De toute évidence, le critère d'organisation énoncé par lord Denning et d'autres juristes donne des résultats tout à fait acceptables s'il est appliqué de la bonne manière, c'est-à-dire quand la question d'organisation ou d'intégration est envisagée du point de vue de l' « employé » et non de celui de l' « employeur » . En effet, il est toujours très facile, en examinant la question du point de vue dominant de la grande entreprise, de présumer que les activités concourantes sont organisées dans le seul but de favoriser l'activité la plus importante. Nous devons nous rappeler que c'est en tenant compte de l'entreprise de l'employé que lord Wright a posé la question « À qui appartient l'entreprise » .

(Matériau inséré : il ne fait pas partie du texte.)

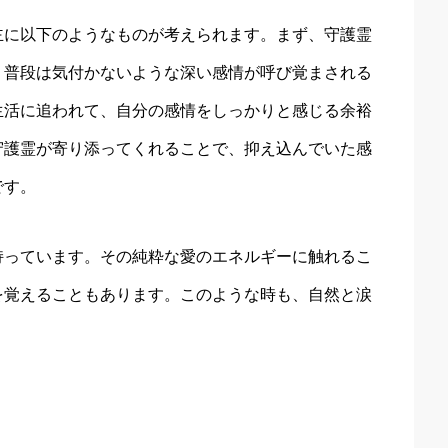
主に以下のようなものが考えられます。まず、守護霊
、普段は気付かないような深い感情が呼び覚まされる
生活に追われて、自分の感情をしっかりと感じる余裕
守護霊が寄り添ってくれることで、抑え込んでいた感
です。
持っています。その純粋な愛のエネルギーに触れるこ
を覚えることもあります。このような時も、自然と涙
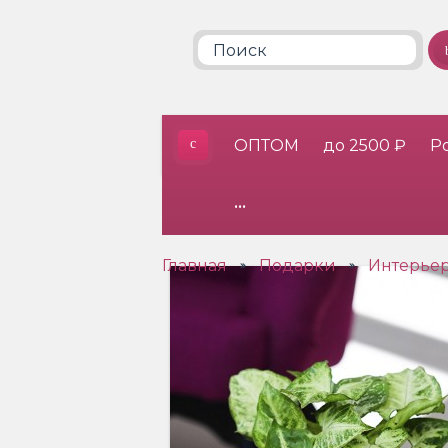
ОПТОМ
до 2500 ₽
Р
•••
Главная
Подарки
Интерьер
»
»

            C'est probablement le juge Cooke, dans Market Investigations, Ltd. v. Minister of Social Security, [1968] 3 All E.R. 732 (Q.B.D.), qui, parmi ceux qui ont examiné le problème, en a fait la meilleure synthèse (aux pages 738 et 739):

[TRADUCTION]

Les remarques de lord Wright, du lord juge Denning et des juges de la Cour suprême des États-Unis laissent à entendre que le critère fondamental à appliquer est celui-ci: « La personne qui s'est engagée à accomplir ces tâches les accomplit-elle en tant que personne dans les affaires à son compte » . Si la réponse à cette question est affirmative, alors il s'agit d'un contrat d'entreprise. Si la réponse est négative, alors il s'agit d'un contrat de service personnel. Aucune liste exhaustive des éléments qui sont pertinents pour trancher cette question n'a été dressée, peut-être n'est-il pas possible de le faire; on ne peut non plus établir de règles rigides quant à l'importance relative qu'il faudrait attacher à ces divers éléments dans un cas particulier. Tout ce qu'on peut dire, c'est qu'il faudra toujours tenir compte du contrôle même s'il ne peut plus être considéré comme le seul facteur déterminant; et que des facteurs qui peuvent avoir une certaine importance sont des questions comme celles de savoir si celui qui accomplit la tâche fournit son propre outillage, s'il engage lui-même ses aides, quelle est l'étendue de ses risques financiers, jusqu'à quel point il est responsable des mises de fonds et de la gestion, et jusqu'à quel point il peut tirer profit d'une gestion saine dans l'accomplissement de sa tâche. L'utilisation du critère général peut être plus facile dans un cas où la personne qui s'engage à rendre le service le fait dans le cadre d'une affaire déjà établie; mais ce facteur n'est pas déterminant. Une personne qui s'engage à rendre des services à une autre personne peut bien être un entrepreneur indépendant même si elle n'a pas conclu de contrat dans le cadre d'une entreprise qu'elle dirige actuellement.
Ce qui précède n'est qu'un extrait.